Anti-HCV prevalence, HCV infection rate, and the kinetics of anti-HCV were studied in a cross section of the general population of central Italy.
Anti-HCV prevalence (EIA-3 Ortho, RIBA-3 Ortho Chiron) was estimated in 3884 randomly selected individuals. Infection rate and antibody kinetics were estimated in 2032 participants for whom a second blood sample was taken after a median follow up of seven years.
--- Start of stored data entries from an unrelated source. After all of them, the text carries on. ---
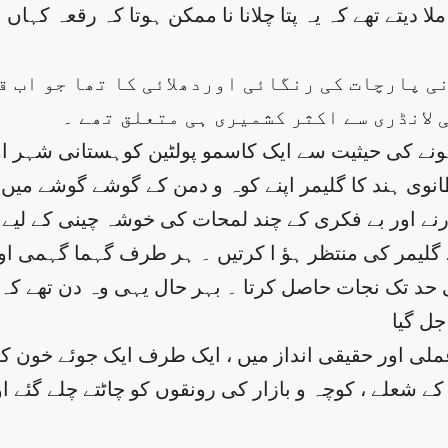
دیتے تھے کہ یہ پتا چلانا نا ممکن ہوتا کہ رقعہ کہاں 
نی پارچات کی رنگائی اوردھلائی کا تھا جو اب ق
 لانڈری سے اکثر کشمیری ہی متعلق تھے ۔
نے کی حیثیت سے ایک کاسمو پولٹین کوہستانی شہر اور
وی ہند کا گلیمر اپنے کوہ و دمن کے گوشے گوشے میں 
لے گلیمر کی منتظر ہؤ ا کرتیں ۔ ہر طرف گہما گہمی ا
ل گیا
ملی اور حقیقی انداز میں ، ایک طرف ایک جوئے خون ک
گ کے شعلے ، کوچہ و بازار کی رونقوں کو چاٹتے چلے گئ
HCV-RNA determination by polymerase chain reaction was performed on follow up sera.
The overall confirmed anti-HCV prevalence was 2.4%. Two participants seroconverted for anti-HCV, giving an overall infection rate of 1.4 cases per 10 000 person years (95% confidence interval 0.2-5.2 per 10 000 person years). Of the 36 individuals confirmed as anti-HCV positive at enrollment, seven (19.4%) showed complete seroreversion. Seven (87%) of the eight individuals with indeterminate results at enrollment were serologically non-reactive at the end of follow up. Of the 25 participants confirmed to be anti-HCV positive at both enrollment and follow up, 23 (92.0%) with stable serological profiles tested positive for HCV-RNA at the end of follow up.
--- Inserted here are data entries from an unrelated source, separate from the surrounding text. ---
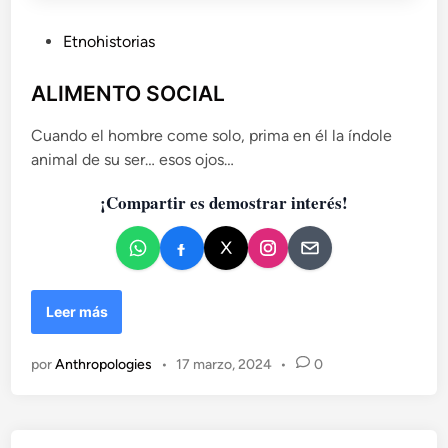
P
Etnohistorias
u
b
ALIMENTO SOCIAL
l
Cuando el hombre come solo, prima en él la índole
i
animal de su ser… esos ojos…
c
a
¡Compartir es demostrar interés!
d
o
e
n
A
Leer más
L
I
por
Anthropologies
•
17 marzo, 2024
•
0
M
E
N
T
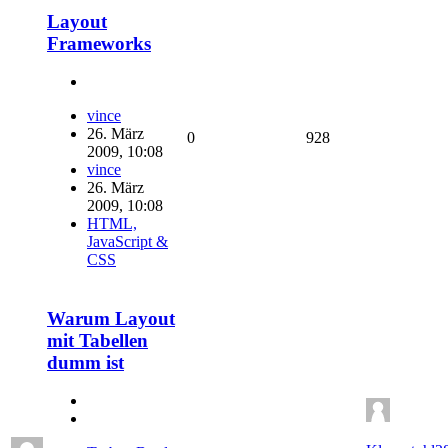
Layout
Frameworks
vince
26. März
0
928
2009, 10:08
vince
26. März
2009, 10:08
HTML,
JavaScript &
CSS
Warum Layout
mit Tabellen
dumm ist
There is still a permanent risk, although low, of HCV spread in the general population in an area of low level endemicity. In this setting, a wide spectrum of modifications of viral and antibody patterns can be observed in HCV infected patients.
丙型肝炎病毒(HCV)感染在全球普遍存在,但不同国家的患病率有所不同。一般人群中HCV发病率的数据较为匮乏。急性感染后,10%-25%的受感染个体可出现病毒自发清除,但关于一般人群中HCV感染自然病程中自发清除的频率仍存在争议。
在意大利中部一般人群的横断面研究中,对抗-HCV患病率、HCV感染率及抗-HCV动力学进行研究。
对3884名随机选取的个体进行抗-HCV患病率(酶免疫分析-3 Ortho、重组免疫印迹分析-3 Ortho Chiron)评估。对2032名参与者进行感染率及抗体动力学评估,这些参与者在中位随访7年后采集了第二份血样。采用聚合酶链反应对随访血清进行HCV-RNA检测。
总体确诊抗-HCV患病率为2.4%。两名参与者抗-HCV血清学转换,总体感染率为每10000人年1.4例(95%置信区间为每10000人年0.2-5.2例)。入组时确诊为抗-HCV阳性的36人中,7人(19.4%)出现完全血清学逆转。入组时结果不确定的8人中,7人(87%)在随访结束时血清学无反应。在入组和随访时均确诊为抗-HCV阳性的25名参与者中,23人(92.0%)血清学特征稳定,在随访结束时HCV-RNA检测呈阳性。
在低流行地区的一般人群中,HCV传播仍存在永久性风险,尽管风险较低。在此情况下,HCV感染患者可观察到病毒和抗体模式的广泛变化。